Similarly to the subtle suggestions of the 1980s in Let The Right One In, Tinker Tailor Soldier Spy utilises nascent technologies and changes in lifestyle as ubiquitous catalysts in the film. It explores not just how the decade looks, but how it might have felt. This was, after all, a decade when British and mainland European cars were losing their chrome cladding, wire wheels, and curved bodywork; exchanging them for rubber bumpers, a beige colour wheel, and acute angles. It was an intense turning point for the way politics affected people’s lives too, a perceived dichotomy between honesty and betrayal, young and old.

Admittedly breast-fed on the delights of British television and making regular visits to London during the 1970s, Alfredson, and director of photography Hoyte van Hoytema, manage to capture the era intelligently. Without refraining to slice in slightly misguided zooms that home in to highlight a scene change, or the rough stubbled grain of the stock, there is an appropriately old-fashioned approach to the fluidity and tactility within Alfredson’s telling. Also, it’s through the cross process-like portraits, and mildly undersaturated close-ups, that the care for the heritage of the source material comes through. There still remains a strong modernity to the photography however, a quality that at times feels like the detail and crispness of IMAX; the images feel huge, vast, and inconceivably detailed. Other times the film stands on a stage, dramatic and focused, with an intense static satire close to fellow Swede Roy Andersson’s You, the Living. Breaking up the cinematographic style in this way details the importance, and also futility, of the action in Smiley’s investigation. And carrying more kinship to a 1970s ident for Thames Television, rather than rapidly paced spy thrillers, shows that it affectionately adapts beyond the source material too.

As Smiley becomes the picture of stoic intellectualism in a brisk wind of deceit, internal paranoia, and abrasive international relations, the surfacing of his surrounding cast as significant suspects in a wider problem of betrayal and broken bridges begins to boil. It is evident how extensive screenwriters Bridget O’Connor and Peter Straughan were with evaluating what elements of John le Carré’s novel were needed to truly adapt the story, and there is an intelligent effort to merge and composite scenes in order to comply with the restrictions of film. But, sadly, there are times when the narrative is slightly negligent to the construction of an enticing story, and the momentum of escalating suspicions amongst the Circus hopes to imply tension, but just simply lacks it, leading to a subdued climax and partially fragmented resolution. The film is the picture of cool and it represents the side to adaptations that should be applauded, but at times the numerous crossovers of story, history and former glory, tangle the flow into something occasionally overcomplicated.

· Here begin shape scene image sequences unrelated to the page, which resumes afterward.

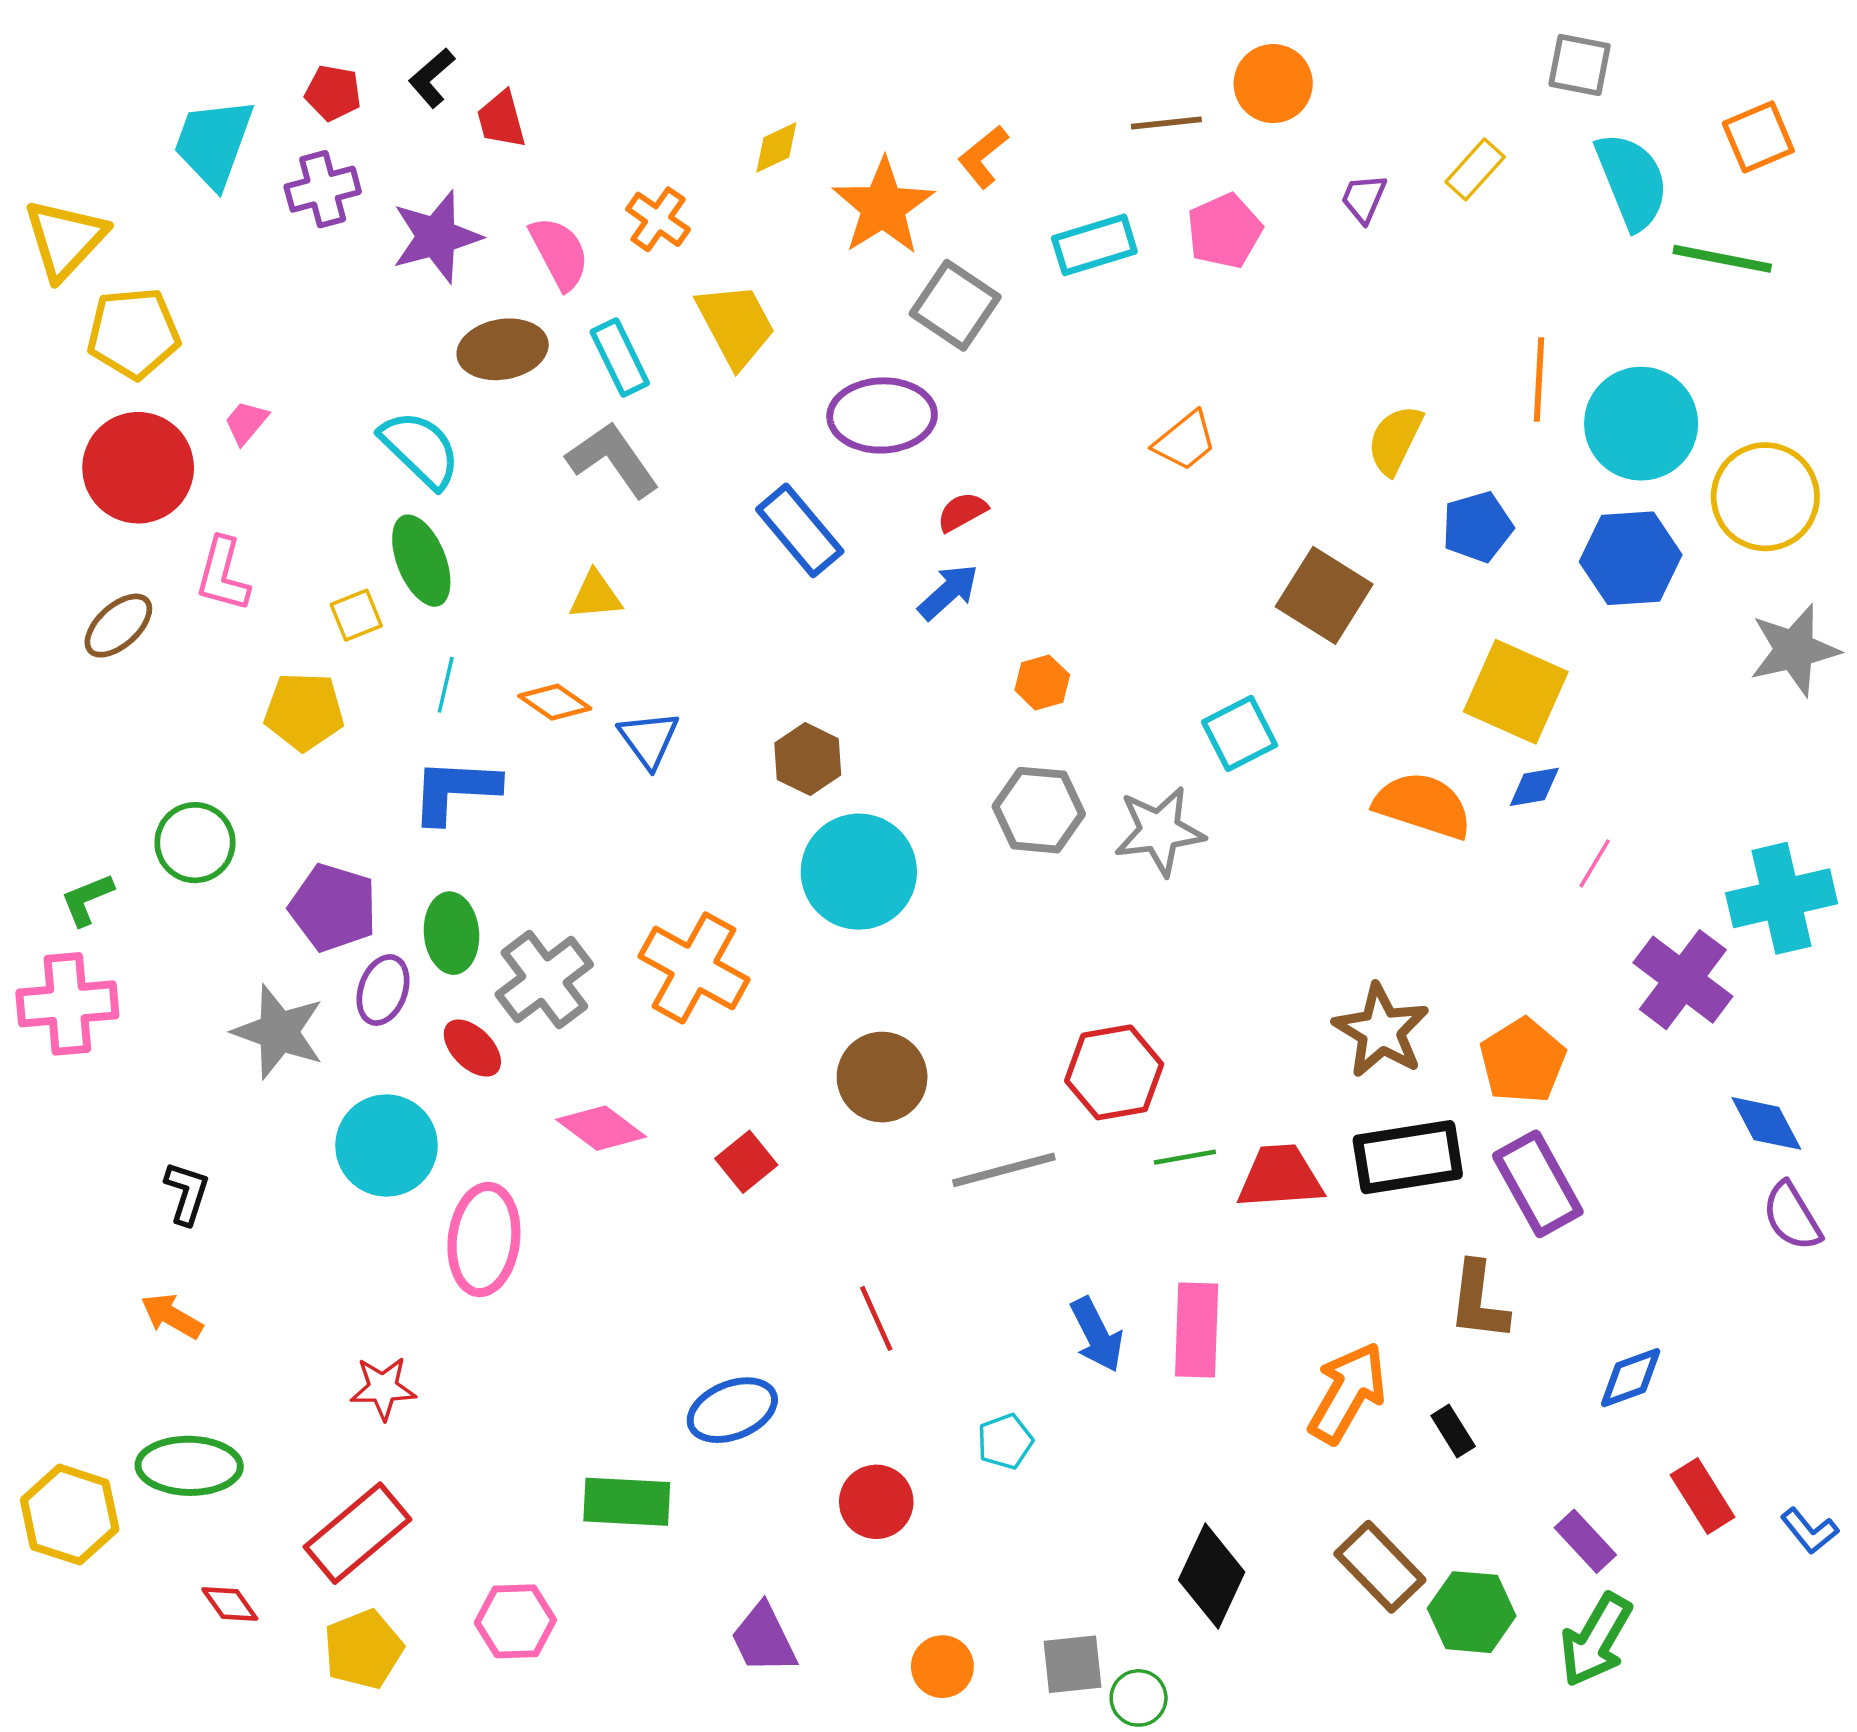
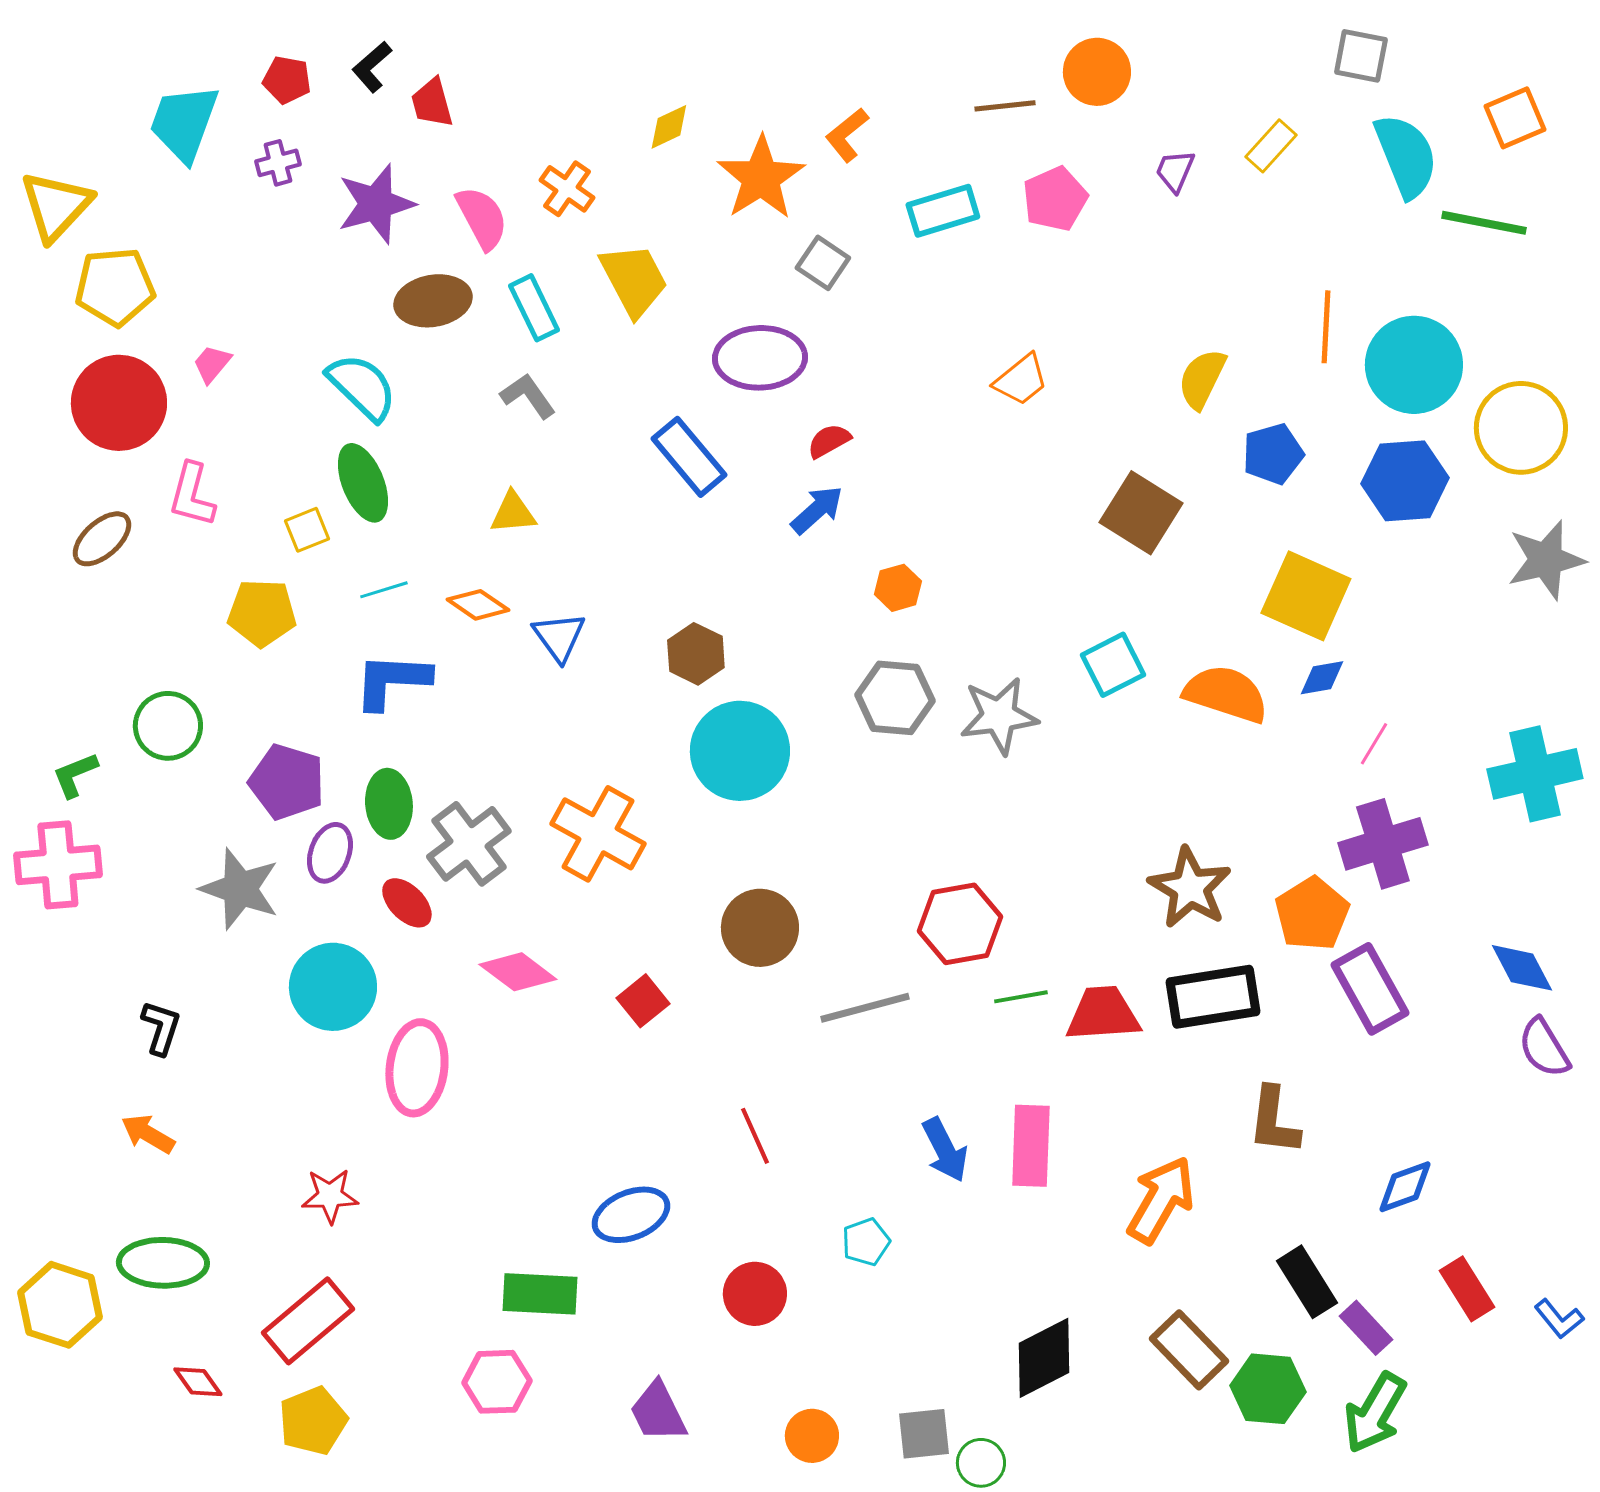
purple cross: (323, 189) -> (278, 163), size x0.7
gray square: (955, 305) -> (823, 263), size x0.7
gray L-shape: (613, 460) -> (528, 396), size x0.7
cyan line: (446, 685) -> (384, 590), turned 60
cyan square: (1240, 733) -> (1113, 665), moved
purple cross: (1683, 980) -> (1383, 844), moved, turned 36
purple rectangle: (1538, 1184) -> (1370, 989), moved
black rectangle: (1453, 1431) -> (1307, 1282), moved, size x1.6
black diamond: (1212, 1576) -> (1044, 1358), turned 38
pink hexagon: (515, 1621) -> (497, 1382), moved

Alfredson works to construct a scene the way you recall a paragraph, with eloquent editing decisions and accurate interpretations of le Carré’s descriptiveness. In some cases fifty pages of the book can be seen, and understood, in just a few seconds of film, and that is where the film triumphs.

The era is so prominent in his depiction that it can’t help but absorb the limelight, and it should. There is an affection that surrounds both the automotive and architectural elements of the film, along with the atmospheric haze of cigarette smoke and whisky fumes. It is a truly creative adaptation; one that sees a production team brave enough to tell their own story. There is also an endless amount to be said about the synthesis of the leading cast, and further so about the dedication of the writing team. Although the film may falter at times, and brush over certain details, it makes up for this with a seldom seen synergy of image and story, with more than enough punch to keep Alfredson and his close production team up there as one of the most daring and inspiring.

Jamie Isbell is the 2010 winner of the Frank Capra Award for Excellence in Undergraduate Film Criticism. His winning essay, ‘The Three Burials of Melquiades Estrada and the Cognitive US-Mexico Border’, was published in Film International 52, vol. 9, no. 4, 2011.